Problem description — In the entries below, find the line with "BOLIGØKONOMI: Eiendom Norge mener høy rente" and the line with "Visite Nossa Sede", then retype both and everything between them exactly. Do not copy the pictures.
*** Extracted material ***
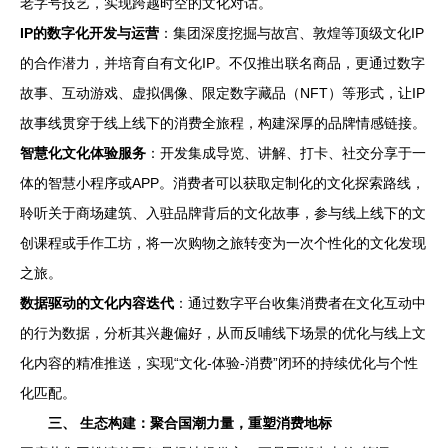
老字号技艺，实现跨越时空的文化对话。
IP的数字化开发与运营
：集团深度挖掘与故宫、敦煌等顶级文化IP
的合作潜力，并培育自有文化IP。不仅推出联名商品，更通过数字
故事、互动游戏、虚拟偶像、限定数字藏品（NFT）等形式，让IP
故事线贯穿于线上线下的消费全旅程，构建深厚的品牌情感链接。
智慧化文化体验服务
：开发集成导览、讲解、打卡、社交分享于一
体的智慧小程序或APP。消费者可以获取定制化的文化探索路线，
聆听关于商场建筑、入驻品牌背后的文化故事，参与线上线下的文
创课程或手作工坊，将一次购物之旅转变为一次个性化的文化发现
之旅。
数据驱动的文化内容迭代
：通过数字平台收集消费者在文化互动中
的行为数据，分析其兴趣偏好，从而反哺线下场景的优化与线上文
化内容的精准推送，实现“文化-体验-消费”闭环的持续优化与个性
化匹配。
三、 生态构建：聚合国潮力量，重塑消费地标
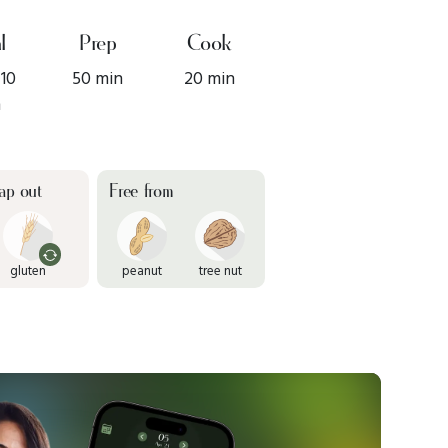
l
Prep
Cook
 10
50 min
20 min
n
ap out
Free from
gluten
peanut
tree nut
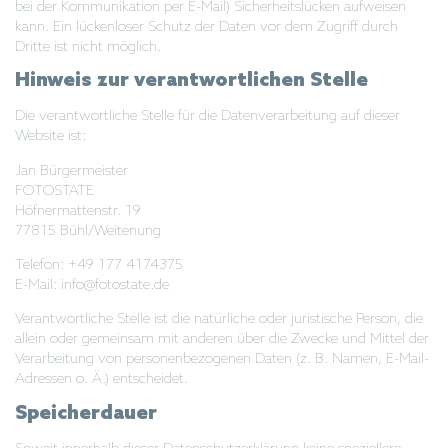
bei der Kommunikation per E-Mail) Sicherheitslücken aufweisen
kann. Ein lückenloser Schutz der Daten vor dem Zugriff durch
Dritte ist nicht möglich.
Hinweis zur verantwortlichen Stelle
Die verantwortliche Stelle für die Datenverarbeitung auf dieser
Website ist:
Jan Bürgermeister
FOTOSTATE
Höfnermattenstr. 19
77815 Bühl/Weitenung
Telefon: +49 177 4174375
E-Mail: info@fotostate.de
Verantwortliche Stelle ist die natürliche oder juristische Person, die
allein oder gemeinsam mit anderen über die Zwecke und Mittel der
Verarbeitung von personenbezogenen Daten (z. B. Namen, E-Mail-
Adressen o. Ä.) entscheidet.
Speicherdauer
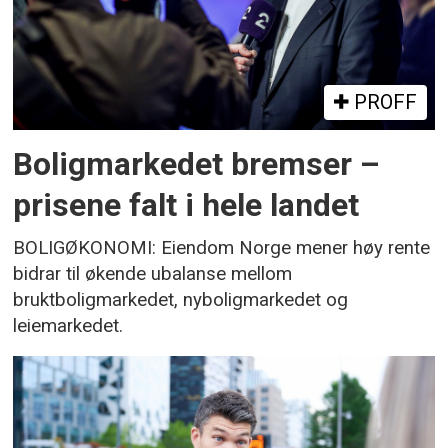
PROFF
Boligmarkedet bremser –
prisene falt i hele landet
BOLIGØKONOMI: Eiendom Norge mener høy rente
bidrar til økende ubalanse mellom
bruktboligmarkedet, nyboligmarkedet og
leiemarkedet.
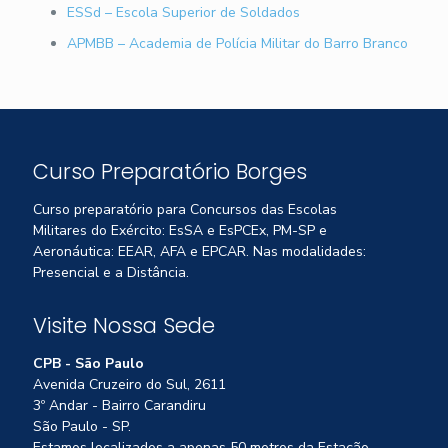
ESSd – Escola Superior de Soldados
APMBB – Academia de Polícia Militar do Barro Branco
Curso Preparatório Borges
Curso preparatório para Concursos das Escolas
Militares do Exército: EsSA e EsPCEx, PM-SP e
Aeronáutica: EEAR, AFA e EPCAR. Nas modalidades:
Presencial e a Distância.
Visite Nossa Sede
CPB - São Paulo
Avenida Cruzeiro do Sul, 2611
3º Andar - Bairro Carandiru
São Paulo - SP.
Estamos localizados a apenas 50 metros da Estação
*** End of Extracted material ***
*** Extracted material ***
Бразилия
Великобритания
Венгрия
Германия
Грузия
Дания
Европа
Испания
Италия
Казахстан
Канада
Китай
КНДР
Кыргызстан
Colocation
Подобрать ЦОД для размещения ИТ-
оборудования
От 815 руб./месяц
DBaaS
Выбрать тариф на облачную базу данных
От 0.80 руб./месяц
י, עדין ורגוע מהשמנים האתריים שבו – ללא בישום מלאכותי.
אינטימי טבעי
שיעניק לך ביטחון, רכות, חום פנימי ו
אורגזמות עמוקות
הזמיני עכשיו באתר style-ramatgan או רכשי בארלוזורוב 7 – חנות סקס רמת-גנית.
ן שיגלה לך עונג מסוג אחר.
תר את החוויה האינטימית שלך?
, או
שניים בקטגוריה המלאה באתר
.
*** End of Extracted material ***
*** Extracted material ***
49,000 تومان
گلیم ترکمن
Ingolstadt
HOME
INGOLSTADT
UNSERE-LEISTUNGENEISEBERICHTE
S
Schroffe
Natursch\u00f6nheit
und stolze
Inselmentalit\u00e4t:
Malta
*** End of Extracted material ***
Answer space —
BOLIGØKONOMI: Eiendom Norge mener høy rente
bidrar til økende ubalanse mellom
bruktboligmarkedet, nyboligmarkedet og
leiemarkedet.
ESSd – Escola Superior de Soldados
APMBB – Academia de Polícia Militar do Barro Branco
Curso Preparatório Borges
Curso preparatório para Concursos das Escolas
Militares do Exército: EsSA e EsPCEx, PM-SP e
Aeronáutica: EEAR, AFA e EPCAR. Nas modalidades:
Presencial e a Distância.
Visite Nossa Sede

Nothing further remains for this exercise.